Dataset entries
= Beginning of Section =

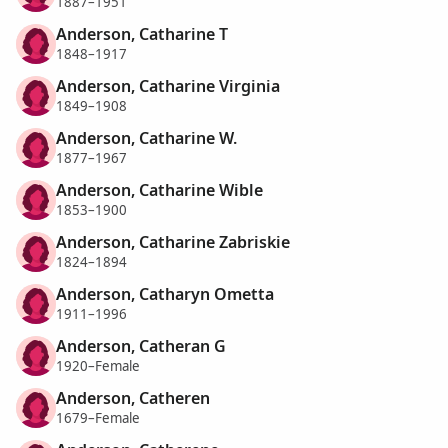
1887–1951
Anderson, Catharine T
1848–1917
Anderson, Catharine Virginia
1849–1908
Anderson, Catharine W.
1877–1967
Anderson, Catharine Wible
1853–1900
Anderson, Catharine Zabriskie
1824–1894
Anderson, Catharyn Ometta
1911–1996
Anderson, Catheran G
1920–Female
Anderson, Catheren
1679–Female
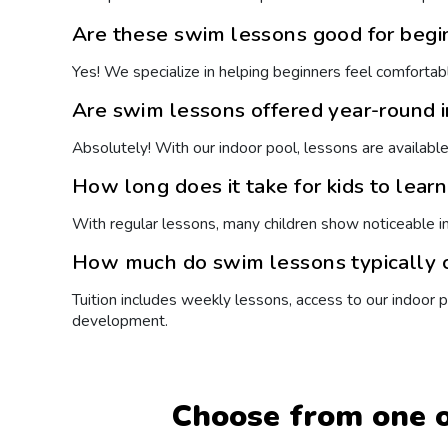
Are these swim lessons good for begi
Yes! We specialize in helping beginners feel comfortabl
Are swim lessons offered year-round 
Absolutely! With our indoor pool, lessons are availabl
How long does it take for kids to lear
With regular lessons, many children show noticeable 
How much do swim lessons typically c
Tuition includes weekly lessons, access to our indoor
development.
Choose from one o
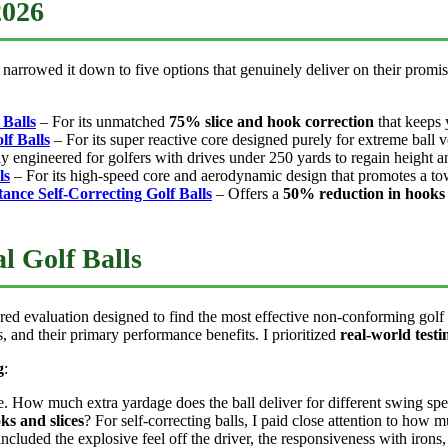
2026
narrowed it down to five options that genuinely deliver on their promis
 Balls
– For its unmatched
75% slice and hook correction
that keeps 
f Balls
– For its super reactive core designed purely for extreme ball v
ly engineered for golfers with drives under 250 yards to regain height a
ls
– For its high-speed core and aerodynamic design that promotes a tow
tance Self-Correcting Golf Balls
– Offers a
50% reduction in hooks 
l Golf Balls
red evaluation designed to find the most effective non-conforming golf 
, and their primary performance benefits. I prioritized
real-world testi
g
:
ee. How much extra yardage does the ball deliver for different swing s
ks and slices
? For self-correcting balls, I paid close attention to how m
included the explosive feel off the driver, the responsiveness with irons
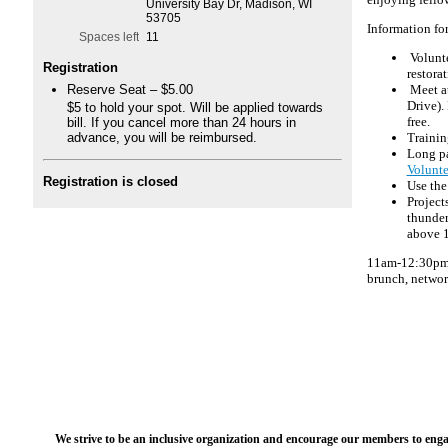
enjoying fello
University Bay Dr, Madison, WI
53705
Information fo
Spaces left
11
Volunte
Registration
restora
Reserve Seat – $5.00
Meet at
Drive).
$5 to hold your spot. Will be applied towards
bill. If you cancel more than 24 hours in
free.
advance, you will be reimbursed.
Trainin
Long pa
Volunte
Registration is closed
Use the 
Project
thunder
above 1
11am-12:30pm: 
brunch, networ
We strive to be an inclusive organization and encourage our members to engag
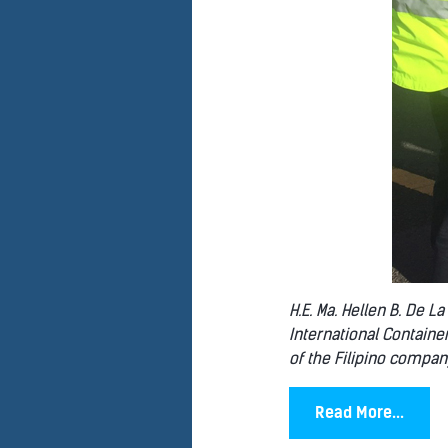
H.E. Ma. Hellen B. De L
International Container
of the Filipino compan
Read More...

= End of Section =

### Exercise brief
The line containing "Choose from one o" and all lines after it, through the last line of the records, should be returned exactly. Omit the pictures.

### Worked solution
Choose from one o
2026
narrowed it down to five options that genuinely deliver on their promis
 Balls
– For its unmatched
75% slice and hook correction
that keeps 
f Balls
– For its super reactive core designed purely for extreme ball v
ly engineered for golfers with drives under 250 yards to regain height a
ls
– For its high-speed core and aerodynamic design that promotes a tow
tance Self-Correcting Golf Balls
– Offers a
50% reduction in hooks 
l Golf Balls
red evaluation designed to find the most effective non-conforming golf 
, and their primary performance benefits. I prioritized
real-world testi
g
:
ee. How much extra yardage does the ball deliver for different swing s
ks and slices
? For self-correcting balls, I paid close attention to how m
included the explosive feel off the driver, the responsiveness with irons
enjoying fello
University Bay Dr, Madison, WI
53705
Information fo
Spaces left
11
Volunte
Registration
restora
Reserve Seat – $5.00
Meet at
Drive).
$5 to hold your spot. Will be applied towards
bill. If you cancel more than 24 hours in
free.
advance, you will be reimbursed.
Trainin
Long pa
Volunte
Registration is closed
Use the 
Project
thunder
above 1
11am-12:30pm: 
brunch, networ
We strive to be an inclusive organization and encourage our members to engag
H.E. Ma. Hellen B. De L
International Container
of the Filipino compan
Read More...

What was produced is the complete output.